Extracellular aggregation of Aβ leading to the formation of plaques via stepwise formation of oligomers and fibrils is a neuropathological hallmark of AD brains. Reduction in Aβ has been considered as a major therapeutic strategy against AD [65]. Tohda et al. have reported that DG can significantly improve memory loss and spike firing in the medial prefrontal cortex and hippocampal CA1 in 5XFAD mice. The accumulation of Aβ plaques and neurofibrillary tangles in the cerebral cortex and hippocampus was significantly decreased after DG treatment. Additionally, DG treatment decreased the number of degenerated axons and presynaptic terminals in regions surrounding amyloid plaques. These events were mediated by 1,25D₃-membrane-associated, rapid response steroid-binding protein (1,25D₃-MARRS) [66, 67], or heat shock cognate 70 by normalization of α-tubulin expression, which is a potentially critical event in axonal formation [25]. Koh et al. have reported that DG can ameliorate multiple types of brain injury in transgenic 2576 (TG) mouse models, in which the accumulation of Aβ plaques is induced by Aβ-42 peptides and neurotoxicant trimethyltin (TMT). Their results demonstrated that the numbers of Aβ plaques and dead cells in the granule cell layer of the dentate gyrus were significantly decreased by pretreatment with DG for 21 days. Additionally, a significant increase in the expression of nerve growth factor (NGF) and variation in corresponding components of NGF signaling pathways were found, suggesting that DG could stimulate NGF biosynthesis in multiple types of brain damage [68].

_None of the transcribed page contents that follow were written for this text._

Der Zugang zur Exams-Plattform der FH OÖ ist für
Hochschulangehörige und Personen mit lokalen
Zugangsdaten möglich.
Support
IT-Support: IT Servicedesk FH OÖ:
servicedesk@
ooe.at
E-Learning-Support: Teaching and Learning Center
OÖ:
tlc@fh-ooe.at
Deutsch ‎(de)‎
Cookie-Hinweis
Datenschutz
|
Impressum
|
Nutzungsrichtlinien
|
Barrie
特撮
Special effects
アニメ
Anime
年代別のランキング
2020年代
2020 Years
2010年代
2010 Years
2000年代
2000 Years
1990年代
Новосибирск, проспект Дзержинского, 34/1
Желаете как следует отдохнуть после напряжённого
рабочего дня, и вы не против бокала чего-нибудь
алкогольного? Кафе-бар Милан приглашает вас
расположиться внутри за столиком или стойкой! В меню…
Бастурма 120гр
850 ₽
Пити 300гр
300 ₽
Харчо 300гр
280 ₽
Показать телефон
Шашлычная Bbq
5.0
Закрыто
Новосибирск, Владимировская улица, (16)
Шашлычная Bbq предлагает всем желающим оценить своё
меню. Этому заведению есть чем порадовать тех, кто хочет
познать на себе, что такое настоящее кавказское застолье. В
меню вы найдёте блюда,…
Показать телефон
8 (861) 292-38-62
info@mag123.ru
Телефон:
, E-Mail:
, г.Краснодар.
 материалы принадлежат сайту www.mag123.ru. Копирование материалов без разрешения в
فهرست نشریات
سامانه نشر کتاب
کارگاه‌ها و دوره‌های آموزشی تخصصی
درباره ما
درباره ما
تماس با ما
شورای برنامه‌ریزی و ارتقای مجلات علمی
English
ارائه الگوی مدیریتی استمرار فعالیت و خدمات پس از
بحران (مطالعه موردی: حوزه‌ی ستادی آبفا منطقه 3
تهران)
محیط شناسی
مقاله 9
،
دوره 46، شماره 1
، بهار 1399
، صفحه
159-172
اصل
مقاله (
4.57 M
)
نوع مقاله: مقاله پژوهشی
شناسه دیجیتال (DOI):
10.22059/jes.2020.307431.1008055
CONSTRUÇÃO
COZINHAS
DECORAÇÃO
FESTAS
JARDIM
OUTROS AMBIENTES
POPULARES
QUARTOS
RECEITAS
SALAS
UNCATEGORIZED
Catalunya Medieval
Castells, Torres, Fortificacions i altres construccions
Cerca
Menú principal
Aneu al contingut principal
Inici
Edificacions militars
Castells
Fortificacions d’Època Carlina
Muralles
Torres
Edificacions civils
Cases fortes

Although extracellular accumulation of neurotoxic Aβ species in the brain has been proposed as one of the main events in early stages of AD, continued failure of clinical trials involving Aβ-targeting drugs have prompted scientists to explore alternative mechanisms and therapeutic strategies [69]. Neurofibrillary tangles (NFTs) mainly composed of hyperphosphorylated Tau are another histopathological hallmark of AD and associated tauopathies. Hyperphosphorylation of Tau protein can lead to neurodegenerative disorders. Tohda et al. found that DG treatment can also decrease the hyperphosphorylation of Tau protein in the cortex and hippocampus in an AD mouse model [66, 67].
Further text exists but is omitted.